[Saved entries]
·····
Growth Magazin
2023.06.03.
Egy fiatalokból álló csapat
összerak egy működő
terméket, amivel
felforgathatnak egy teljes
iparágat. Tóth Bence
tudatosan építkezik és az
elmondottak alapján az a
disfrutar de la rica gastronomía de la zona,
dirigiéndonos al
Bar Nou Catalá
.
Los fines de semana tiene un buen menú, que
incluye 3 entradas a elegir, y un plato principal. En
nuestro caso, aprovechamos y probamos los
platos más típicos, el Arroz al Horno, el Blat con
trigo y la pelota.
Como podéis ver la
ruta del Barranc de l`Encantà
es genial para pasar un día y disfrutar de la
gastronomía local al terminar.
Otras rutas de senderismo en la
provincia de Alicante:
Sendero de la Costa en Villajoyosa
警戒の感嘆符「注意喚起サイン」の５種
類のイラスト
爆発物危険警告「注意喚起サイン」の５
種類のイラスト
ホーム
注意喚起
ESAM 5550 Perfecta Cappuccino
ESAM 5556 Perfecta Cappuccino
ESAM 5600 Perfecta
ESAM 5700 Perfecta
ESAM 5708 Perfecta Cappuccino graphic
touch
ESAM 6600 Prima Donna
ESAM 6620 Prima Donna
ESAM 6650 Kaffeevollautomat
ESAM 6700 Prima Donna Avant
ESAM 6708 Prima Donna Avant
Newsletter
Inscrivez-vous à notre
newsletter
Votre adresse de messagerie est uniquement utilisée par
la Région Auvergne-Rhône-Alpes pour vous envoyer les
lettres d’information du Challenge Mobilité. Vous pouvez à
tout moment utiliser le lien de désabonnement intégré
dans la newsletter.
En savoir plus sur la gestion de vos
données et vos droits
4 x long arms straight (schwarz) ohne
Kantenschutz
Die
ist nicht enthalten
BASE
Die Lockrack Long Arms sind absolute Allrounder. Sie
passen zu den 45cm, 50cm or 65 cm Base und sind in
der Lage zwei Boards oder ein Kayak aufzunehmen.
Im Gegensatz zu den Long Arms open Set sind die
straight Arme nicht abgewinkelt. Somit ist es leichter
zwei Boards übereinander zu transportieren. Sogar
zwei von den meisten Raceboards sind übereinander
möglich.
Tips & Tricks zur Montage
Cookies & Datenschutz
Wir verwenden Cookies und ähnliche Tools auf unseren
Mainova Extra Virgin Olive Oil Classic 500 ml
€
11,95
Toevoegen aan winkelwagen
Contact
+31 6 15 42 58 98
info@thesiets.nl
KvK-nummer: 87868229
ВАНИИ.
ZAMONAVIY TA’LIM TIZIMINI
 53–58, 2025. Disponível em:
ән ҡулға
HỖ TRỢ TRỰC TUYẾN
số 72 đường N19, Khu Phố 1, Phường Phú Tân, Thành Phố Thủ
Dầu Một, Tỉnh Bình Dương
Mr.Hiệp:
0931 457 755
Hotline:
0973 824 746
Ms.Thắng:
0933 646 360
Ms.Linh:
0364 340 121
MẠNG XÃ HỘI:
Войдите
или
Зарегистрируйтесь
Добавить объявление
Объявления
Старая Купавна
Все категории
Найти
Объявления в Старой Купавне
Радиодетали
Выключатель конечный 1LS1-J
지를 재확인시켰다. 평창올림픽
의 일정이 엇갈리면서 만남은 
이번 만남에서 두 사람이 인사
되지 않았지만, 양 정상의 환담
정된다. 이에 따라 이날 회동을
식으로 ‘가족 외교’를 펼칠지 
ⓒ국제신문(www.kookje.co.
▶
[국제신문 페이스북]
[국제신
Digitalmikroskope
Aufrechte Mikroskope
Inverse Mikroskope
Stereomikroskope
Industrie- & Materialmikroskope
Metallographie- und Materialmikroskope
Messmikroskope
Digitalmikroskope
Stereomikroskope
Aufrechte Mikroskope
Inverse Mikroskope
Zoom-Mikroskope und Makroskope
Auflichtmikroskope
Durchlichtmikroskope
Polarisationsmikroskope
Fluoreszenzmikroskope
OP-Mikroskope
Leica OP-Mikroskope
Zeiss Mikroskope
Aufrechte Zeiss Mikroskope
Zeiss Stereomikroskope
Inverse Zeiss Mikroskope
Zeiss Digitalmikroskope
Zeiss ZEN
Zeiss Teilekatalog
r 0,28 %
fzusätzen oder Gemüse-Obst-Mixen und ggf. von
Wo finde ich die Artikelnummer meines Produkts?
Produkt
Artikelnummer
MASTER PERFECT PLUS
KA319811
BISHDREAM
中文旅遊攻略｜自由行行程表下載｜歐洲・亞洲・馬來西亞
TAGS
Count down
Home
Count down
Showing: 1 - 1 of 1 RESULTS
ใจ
·····
# [What is expected]
Reproduce the data, keeping every line exactly the same.

# [Response below]
Growth Magazin
2023.06.03.
Egy fiatalokból álló csapat
összerak egy működő
terméket, amivel
felforgathatnak egy teljes
iparágat. Tóth Bence
tudatosan építkezik és az
elmondottak alapján az a
disfrutar de la rica gastronomía de la zona,
dirigiéndonos al
Bar Nou Catalá
.
Los fines de semana tiene un buen menú, que
incluye 3 entradas a elegir, y un plato principal. En
nuestro caso, aprovechamos y probamos los
platos más típicos, el Arroz al Horno, el Blat con
trigo y la pelota.
Como podéis ver la
ruta del Barranc de l`Encantà
es genial para pasar un día y disfrutar de la
gastronomía local al terminar.
Otras rutas de senderismo en la
provincia de Alicante:
Sendero de la Costa en Villajoyosa
警戒の感嘆符「注意喚起サイン」の５種
類のイラスト
爆発物危険警告「注意喚起サイン」の５
種類のイラスト
ホーム
注意喚起
ESAM 5550 Perfecta Cappuccino
ESAM 5556 Perfecta Cappuccino
ESAM 5600 Perfecta
ESAM 5700 Perfecta
ESAM 5708 Perfecta Cappuccino graphic
touch
ESAM 6600 Prima Donna
ESAM 6620 Prima Donna
ESAM 6650 Kaffeevollautomat
ESAM 6700 Prima Donna Avant
ESAM 6708 Prima Donna Avant
Newsletter
Inscrivez-vous à notre
newsletter
Votre adresse de messagerie est uniquement utilisée par
la Région Auvergne-Rhône-Alpes pour vous envoyer les
lettres d’information du Challenge Mobilité. Vous pouvez à
tout moment utiliser le lien de désabonnement intégré
dans la newsletter.
En savoir plus sur la gestion de vos
données et vos droits
4 x long arms straight (schwarz) ohne
Kantenschutz
Die
ist nicht enthalten
BASE
Die Lockrack Long Arms sind absolute Allrounder. Sie
passen zu den 45cm, 50cm or 65 cm Base und sind in
der Lage zwei Boards oder ein Kayak aufzunehmen.
Im Gegensatz zu den Long Arms open Set sind die
straight Arme nicht abgewinkelt. Somit ist es leichter
zwei Boards übereinander zu transportieren. Sogar
zwei von den meisten Raceboards sind übereinander
möglich.
Tips & Tricks zur Montage
Cookies & Datenschutz
Wir verwenden Cookies und ähnliche Tools auf unseren
Mainova Extra Virgin Olive Oil Classic 500 ml
€
11,95
Toevoegen aan winkelwagen
Contact
+31 6 15 42 58 98
info@thesiets.nl
KvK-nummer: 87868229
ВАНИИ.
ZAMONAVIY TA’LIM TIZIMINI
 53–58, 2025. Disponível em:
ән ҡулға
HỖ TRỢ TRỰC TUYẾN
số 72 đường N19, Khu Phố 1, Phường Phú Tân, Thành Phố Thủ
Dầu Một, Tỉnh Bình Dương
Mr.Hiệp:
0931 457 755
Hotline:
0973 824 746
Ms.Thắng:
0933 646 360
Ms.Linh:
0364 340 121
MẠNG XÃ HỘI:
Войдите
или
Зарегистрируйтесь
Добавить объявление
Объявления
Старая Купавна
Все категории
Найти
Объявления в Старой Купавне
Радиодетали
Выключатель конечный 1LS1-J
지를 재확인시켰다. 평창올림픽
의 일정이 엇갈리면서 만남은 
이번 만남에서 두 사람이 인사
되지 않았지만, 양 정상의 환담
정된다. 이에 따라 이날 회동을
식으로 ‘가족 외교’를 펼칠지 
ⓒ국제신문(www.kookje.co.
▶
[국제신문 페이스북]
[국제신
Digitalmikroskope
Aufrechte Mikroskope
Inverse Mikroskope
Stereomikroskope
Industrie- & Materialmikroskope
Metallographie- und Materialmikroskope
Messmikroskope
Digitalmikroskope
Stereomikroskope
Aufrechte Mikroskope
Inverse Mikroskope
Zoom-Mikroskope und Makroskope
Auflichtmikroskope
Durchlichtmikroskope
Polarisationsmikroskope
Fluoreszenzmikroskope
OP-Mikroskope
Leica OP-Mikroskope
Zeiss Mikroskope
Aufrechte Zeiss Mikroskope
Zeiss Stereomikroskope
Inverse Zeiss Mikroskope
Zeiss Digitalmikroskope
Zeiss ZEN
Zeiss Teilekatalog
r 0,28 %
fzusätzen oder Gemüse-Obst-Mixen und ggf. von
Wo finde ich die Artikelnummer meines Produkts?
Produkt
Artikelnummer
MASTER PERFECT PLUS
KA319811
BISHDREAM
中文旅遊攻略｜自由行行程表下載｜歐洲・亞洲・馬來西亞
TAGS
Count down
Home
Count down
Showing: 1 - 1 of 1 RESULTS
ใจ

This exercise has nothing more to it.